------ Available data ------

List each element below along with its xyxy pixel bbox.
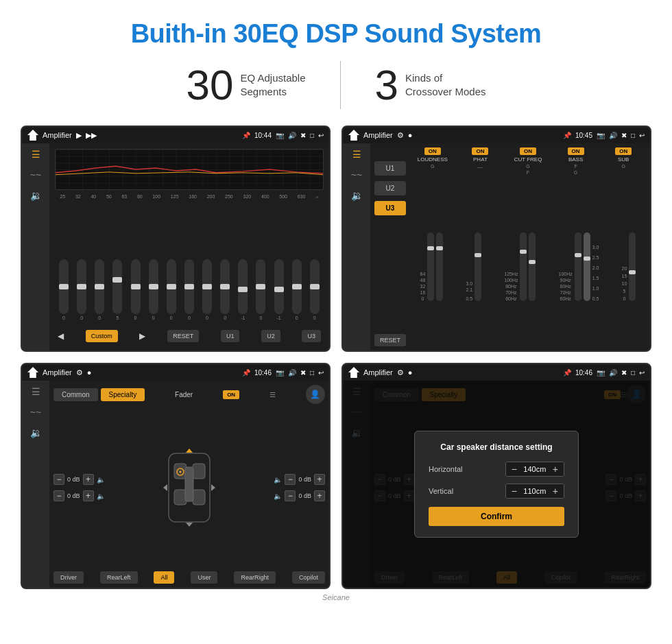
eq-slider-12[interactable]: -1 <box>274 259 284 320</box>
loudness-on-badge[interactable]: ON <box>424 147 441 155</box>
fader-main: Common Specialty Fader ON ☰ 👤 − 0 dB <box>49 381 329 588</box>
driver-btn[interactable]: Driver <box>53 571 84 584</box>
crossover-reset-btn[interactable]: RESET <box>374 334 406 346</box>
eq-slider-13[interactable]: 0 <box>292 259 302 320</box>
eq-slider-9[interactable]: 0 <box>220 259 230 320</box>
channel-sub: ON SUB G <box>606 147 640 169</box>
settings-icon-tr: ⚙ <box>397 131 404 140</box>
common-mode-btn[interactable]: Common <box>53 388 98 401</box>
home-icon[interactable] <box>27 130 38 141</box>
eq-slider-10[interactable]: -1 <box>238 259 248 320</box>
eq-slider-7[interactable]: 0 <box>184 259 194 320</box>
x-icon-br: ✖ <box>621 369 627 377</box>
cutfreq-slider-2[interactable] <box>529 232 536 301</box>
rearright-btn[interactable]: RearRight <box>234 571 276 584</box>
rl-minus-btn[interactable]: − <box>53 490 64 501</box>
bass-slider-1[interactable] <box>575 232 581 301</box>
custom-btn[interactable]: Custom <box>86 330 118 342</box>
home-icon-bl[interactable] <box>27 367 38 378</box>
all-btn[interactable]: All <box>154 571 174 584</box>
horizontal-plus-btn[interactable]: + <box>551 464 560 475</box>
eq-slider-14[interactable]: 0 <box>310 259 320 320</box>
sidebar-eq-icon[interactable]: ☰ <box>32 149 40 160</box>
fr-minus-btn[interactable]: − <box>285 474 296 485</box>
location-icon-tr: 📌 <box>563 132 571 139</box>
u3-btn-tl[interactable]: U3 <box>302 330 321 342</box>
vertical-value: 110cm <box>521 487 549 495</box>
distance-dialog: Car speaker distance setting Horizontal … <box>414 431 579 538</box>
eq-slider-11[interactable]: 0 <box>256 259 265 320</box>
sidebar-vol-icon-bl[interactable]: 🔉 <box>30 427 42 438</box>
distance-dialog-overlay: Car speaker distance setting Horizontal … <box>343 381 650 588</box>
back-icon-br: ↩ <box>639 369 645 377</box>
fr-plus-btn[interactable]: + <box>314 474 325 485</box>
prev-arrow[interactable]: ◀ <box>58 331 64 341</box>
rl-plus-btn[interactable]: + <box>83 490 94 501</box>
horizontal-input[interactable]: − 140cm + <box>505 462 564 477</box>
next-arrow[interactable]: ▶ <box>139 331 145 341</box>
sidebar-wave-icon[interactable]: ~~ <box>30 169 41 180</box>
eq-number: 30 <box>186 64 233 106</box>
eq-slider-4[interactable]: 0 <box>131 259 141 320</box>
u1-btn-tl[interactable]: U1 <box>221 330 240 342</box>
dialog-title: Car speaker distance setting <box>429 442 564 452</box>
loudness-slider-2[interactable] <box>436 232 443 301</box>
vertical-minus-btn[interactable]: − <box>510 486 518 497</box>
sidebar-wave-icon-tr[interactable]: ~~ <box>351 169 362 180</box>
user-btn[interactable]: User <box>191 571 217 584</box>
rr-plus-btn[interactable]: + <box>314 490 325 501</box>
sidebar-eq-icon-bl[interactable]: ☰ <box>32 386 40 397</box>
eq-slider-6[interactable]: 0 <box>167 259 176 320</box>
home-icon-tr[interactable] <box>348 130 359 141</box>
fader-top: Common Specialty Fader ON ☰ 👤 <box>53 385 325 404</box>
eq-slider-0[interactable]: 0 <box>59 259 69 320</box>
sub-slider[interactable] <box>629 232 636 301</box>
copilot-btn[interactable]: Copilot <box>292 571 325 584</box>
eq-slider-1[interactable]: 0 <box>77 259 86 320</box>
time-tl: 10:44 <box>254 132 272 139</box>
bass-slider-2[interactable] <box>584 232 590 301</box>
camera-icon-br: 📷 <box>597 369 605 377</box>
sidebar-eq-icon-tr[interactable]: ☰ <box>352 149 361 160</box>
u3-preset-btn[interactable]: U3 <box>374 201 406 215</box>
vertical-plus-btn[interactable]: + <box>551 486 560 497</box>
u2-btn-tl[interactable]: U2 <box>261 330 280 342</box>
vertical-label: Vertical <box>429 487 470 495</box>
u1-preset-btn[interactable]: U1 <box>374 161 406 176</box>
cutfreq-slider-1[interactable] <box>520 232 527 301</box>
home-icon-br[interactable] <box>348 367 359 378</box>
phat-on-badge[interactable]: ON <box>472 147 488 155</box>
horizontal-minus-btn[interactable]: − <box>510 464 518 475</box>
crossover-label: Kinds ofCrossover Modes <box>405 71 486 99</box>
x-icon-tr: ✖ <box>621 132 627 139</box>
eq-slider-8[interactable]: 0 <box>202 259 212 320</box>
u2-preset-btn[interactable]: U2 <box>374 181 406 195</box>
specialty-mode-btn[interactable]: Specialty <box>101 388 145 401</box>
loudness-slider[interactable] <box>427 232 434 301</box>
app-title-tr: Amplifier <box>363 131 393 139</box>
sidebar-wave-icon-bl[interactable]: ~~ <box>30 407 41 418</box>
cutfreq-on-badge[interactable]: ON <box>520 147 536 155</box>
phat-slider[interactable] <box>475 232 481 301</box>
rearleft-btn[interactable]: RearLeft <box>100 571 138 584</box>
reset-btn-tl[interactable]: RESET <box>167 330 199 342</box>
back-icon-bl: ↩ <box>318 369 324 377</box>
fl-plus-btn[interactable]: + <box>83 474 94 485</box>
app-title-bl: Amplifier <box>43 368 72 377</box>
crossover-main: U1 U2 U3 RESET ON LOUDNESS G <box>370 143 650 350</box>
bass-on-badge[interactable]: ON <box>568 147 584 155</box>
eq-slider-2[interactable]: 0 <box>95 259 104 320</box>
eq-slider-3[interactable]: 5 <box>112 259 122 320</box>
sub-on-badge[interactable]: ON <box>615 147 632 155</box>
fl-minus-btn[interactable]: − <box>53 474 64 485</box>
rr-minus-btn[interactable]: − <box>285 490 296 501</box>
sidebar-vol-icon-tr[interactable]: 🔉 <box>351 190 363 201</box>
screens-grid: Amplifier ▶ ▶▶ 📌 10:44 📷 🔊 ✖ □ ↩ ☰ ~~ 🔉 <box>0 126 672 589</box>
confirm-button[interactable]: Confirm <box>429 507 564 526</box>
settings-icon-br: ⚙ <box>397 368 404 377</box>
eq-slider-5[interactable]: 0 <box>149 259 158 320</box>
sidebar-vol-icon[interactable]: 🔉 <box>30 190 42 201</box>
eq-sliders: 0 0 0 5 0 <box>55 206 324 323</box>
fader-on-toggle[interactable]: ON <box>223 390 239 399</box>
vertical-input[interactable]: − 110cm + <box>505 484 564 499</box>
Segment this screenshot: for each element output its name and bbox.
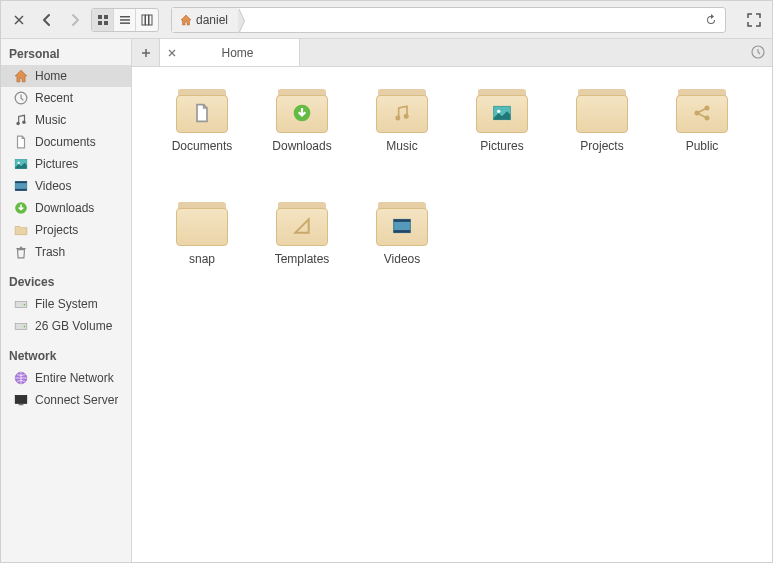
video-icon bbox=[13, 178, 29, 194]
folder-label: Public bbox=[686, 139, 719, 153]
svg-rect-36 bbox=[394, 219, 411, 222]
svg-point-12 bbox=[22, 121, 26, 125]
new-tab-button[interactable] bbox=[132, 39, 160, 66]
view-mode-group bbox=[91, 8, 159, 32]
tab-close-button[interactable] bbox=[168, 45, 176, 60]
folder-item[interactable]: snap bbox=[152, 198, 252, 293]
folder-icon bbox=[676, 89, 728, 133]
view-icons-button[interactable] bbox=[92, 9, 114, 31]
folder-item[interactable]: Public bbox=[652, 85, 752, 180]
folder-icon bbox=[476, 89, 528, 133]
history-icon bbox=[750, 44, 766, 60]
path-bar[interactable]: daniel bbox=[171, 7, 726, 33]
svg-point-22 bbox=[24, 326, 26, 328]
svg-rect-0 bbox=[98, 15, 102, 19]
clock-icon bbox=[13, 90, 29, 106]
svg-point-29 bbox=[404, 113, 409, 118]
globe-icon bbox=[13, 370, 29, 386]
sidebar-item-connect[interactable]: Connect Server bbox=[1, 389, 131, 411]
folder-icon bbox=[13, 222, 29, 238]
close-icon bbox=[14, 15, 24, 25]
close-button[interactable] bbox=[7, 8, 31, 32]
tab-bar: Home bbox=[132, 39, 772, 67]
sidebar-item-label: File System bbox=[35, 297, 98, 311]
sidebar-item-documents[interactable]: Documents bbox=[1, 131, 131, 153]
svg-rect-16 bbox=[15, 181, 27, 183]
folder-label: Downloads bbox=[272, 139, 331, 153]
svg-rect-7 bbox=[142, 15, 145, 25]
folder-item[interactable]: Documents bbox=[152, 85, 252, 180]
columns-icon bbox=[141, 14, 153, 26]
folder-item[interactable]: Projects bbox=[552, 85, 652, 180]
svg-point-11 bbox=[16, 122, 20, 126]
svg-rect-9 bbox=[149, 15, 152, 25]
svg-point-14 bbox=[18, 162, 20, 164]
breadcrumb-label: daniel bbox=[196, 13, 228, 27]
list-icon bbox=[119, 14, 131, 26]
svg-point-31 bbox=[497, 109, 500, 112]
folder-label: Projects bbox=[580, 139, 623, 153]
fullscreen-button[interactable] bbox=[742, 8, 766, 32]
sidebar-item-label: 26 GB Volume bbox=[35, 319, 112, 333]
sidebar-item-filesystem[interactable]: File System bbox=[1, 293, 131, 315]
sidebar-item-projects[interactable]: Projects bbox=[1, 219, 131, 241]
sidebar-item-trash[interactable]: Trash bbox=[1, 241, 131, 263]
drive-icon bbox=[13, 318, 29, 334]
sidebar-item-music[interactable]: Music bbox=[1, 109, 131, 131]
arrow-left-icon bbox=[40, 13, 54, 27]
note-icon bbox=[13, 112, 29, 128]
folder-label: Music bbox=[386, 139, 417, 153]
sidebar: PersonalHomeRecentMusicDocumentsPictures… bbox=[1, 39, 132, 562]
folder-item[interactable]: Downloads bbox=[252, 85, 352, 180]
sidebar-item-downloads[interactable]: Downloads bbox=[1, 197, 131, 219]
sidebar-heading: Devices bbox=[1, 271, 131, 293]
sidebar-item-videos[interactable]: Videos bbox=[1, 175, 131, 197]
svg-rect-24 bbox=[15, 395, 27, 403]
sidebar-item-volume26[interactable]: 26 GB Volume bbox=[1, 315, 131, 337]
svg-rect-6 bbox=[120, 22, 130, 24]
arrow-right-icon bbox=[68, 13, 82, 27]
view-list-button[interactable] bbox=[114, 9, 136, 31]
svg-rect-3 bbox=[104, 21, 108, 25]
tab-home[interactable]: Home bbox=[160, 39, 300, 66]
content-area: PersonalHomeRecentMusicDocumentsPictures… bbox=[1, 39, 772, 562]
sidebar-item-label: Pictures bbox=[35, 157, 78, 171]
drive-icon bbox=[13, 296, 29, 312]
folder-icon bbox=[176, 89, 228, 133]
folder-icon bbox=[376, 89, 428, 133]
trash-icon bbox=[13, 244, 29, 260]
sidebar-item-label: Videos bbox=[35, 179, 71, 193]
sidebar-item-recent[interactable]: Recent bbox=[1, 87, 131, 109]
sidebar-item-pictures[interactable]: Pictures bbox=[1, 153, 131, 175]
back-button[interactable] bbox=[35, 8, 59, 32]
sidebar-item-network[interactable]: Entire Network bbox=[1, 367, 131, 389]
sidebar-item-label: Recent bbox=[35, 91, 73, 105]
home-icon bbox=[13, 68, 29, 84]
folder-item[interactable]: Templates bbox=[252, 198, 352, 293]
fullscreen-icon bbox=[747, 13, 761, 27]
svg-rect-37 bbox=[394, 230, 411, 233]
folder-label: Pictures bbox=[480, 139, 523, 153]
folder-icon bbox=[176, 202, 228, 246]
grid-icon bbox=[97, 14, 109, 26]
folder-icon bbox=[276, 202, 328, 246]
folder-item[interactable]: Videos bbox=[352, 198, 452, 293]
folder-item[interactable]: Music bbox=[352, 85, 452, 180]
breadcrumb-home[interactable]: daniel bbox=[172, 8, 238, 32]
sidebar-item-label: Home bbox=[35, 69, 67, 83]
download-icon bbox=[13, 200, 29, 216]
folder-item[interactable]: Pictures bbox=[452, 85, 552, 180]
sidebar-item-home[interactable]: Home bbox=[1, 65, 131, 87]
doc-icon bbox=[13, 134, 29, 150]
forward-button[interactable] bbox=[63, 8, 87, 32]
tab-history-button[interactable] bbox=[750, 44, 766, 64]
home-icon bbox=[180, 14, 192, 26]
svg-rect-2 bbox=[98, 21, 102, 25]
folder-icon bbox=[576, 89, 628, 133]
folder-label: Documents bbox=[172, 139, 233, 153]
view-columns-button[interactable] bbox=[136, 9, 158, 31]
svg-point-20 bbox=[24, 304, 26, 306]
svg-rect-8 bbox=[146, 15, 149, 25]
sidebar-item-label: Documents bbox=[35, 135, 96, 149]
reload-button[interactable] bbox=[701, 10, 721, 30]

------

- [What you will do] Look for the word "Common". Copy out every line of the data that has it.

- [Response to the exercise]
fader-main: Common Specialty Fader ON ☰ 👤 − 0 dB <box>49 381 329 588</box>
common-mode-btn[interactable]: Common <box>53 388 98 401</box>
fader-top: Common Specialty Fader ON ☰ 👤 <box>53 385 325 404</box>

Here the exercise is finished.